You can now start running simulations to run an independent t-test with above data and store the calculated p-value in our p array. Perform following tasks:

  • Initialize a numpy array and fill it with NaN values for storing the results (p_value) of the independent t-test

  • For a defined number of simulations (i.e., 1000), do the following:

    • Generate a random normal variable with control mean and sd
    • Generate a random normal variable with experimental mean and sd
    • Run and independent t-test using control and experimental data
    • Store the p value for each test
  • Calculate the total number and overall proportion of simulations where the null hypothesis is rejected

# For reproducibility 
np.random.seed(10)

# Initialize array to store results
p = (np.empty(n_sim))
p.fill(np.nan)

#  Run a for loop for range of values in n_sim

# number of null hypothesis rejections
num_null_rejects = None
power = None

power

# 0.495

These results indicate that using 12 participants in each group and with given statistics, the statistical power of the experiment is 49%. This can be interpreted as follows:

**If a large effect (0.17 or greater) is truly present between control and experimental groups, then the null hypothesis (i.e. no difference with alpha 0.05) would be rejected 49% of the time. **

Sample size requirements for a given effect size

Often in behavioral research 0.8 is accepted as a sufficient level of power.
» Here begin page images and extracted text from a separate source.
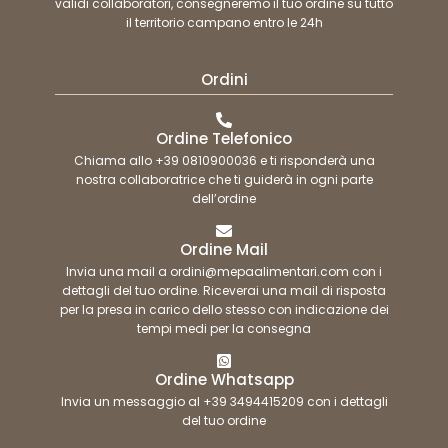
validi collaboratori, consegneremo il tuo ordine su tutto
il territorio campano entro le 24h
Ordini
Ordine Telefonico
Chiama allo +39 0810900036 e ti risponderà una
nostra collaboratrice che ti guiderà in ogni parte
dell’ordine
Ordine Mail
Invia una mail a ordini@mepaalimentari.com con i
dettagli del tuo ordine. Riceverai una mail di risposta
per la presa in carico dello stesso con indicazione dei
tempi medi per la consegna
Ordine Whatsapp
Invia un messaggio al +39 3494415209 con i dettagli
del tuo ordine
Clearly, this is not the case for the experiment as currently designed. Determine the required sample size in order to identify a difference of 0.17 or greater between the group means with an 80% power.

# Required power
target = 0.8
from statsmodels.stats.power import TTestIndPower
power = TTestIndPower()
# Determine the sample size
# Minimum sample size to start the simulations 
sample_size = 12
null_rejected = 0
n_sim = 10000

As above, perform the following

  • Initialize an empty array for storing results
  • initialize a list for storing sample size x power summary
  • While current power is less than the target power
    • Generate distributions for control and experimental groups using given statistics (as before)
    • Run a t-test and store results
    • Calculate current power
    • Output current sample size and power calculated for inspection
    • Store results: Sample size, power
    • increase the sample size by 1 and repeat
np.random.seed(10)

p = (np.empty(n_sim))
p.fill(np.nan)

power_sample = []

# Keep iterating as shown above until desired power is obtained

    

You can also plot the calculated power against sample size to visually inspect the effect of increasing sample size.

# Plot a sample size X Power line graph 

This output indicates that in order to get the required power (80%) to detect a difference of 0.17, you would need a considerably higher number of patients.

BONUS: Investigating the relationship between Power, Sample Size, and Effect Size

You've seen how to calculate power given alpha, sample size, and effect size. To further investigate this relationship, it is interesting to plot the relationship between power and sample size for various effect sizes.

To do this, run multiple simulations for varying parameters. Then store the parameters and plot the resulting dataset. Specifically:

  1. Use a value of $\alpha$ = 0.05 for all of your simulations
  2. Use the following effect sizes: [0.01, 0.05, 0.1, 0.15, 0.2, 0.3, 0.5]
  3. Use the sample sizes from 10 to 500
  4. For each effect size sample size combination, calculate the accompanying power
  5. Plot a line graph of the power vs sample size relationship. You should have 7 plots; one for each of the effect sizes listed above. All 7 plots can be on the same graph but should be labeled appropriately. Plot the power on the y-axis and sample size on the x-axis.

Summary

In this lesson, you gained further practice with "statistical power" and how it can be used to analyze experimental design. You ran a simulation to determine the sample size that would provide a given value of power (for a given alpha and effect size). Running simulations like this, as well as further investigations regarding required sample sizes for higher power thresholds or smaller effect sizes is critical in designing meaningful experiments where one can be confident in the subsequent conclusions drawn.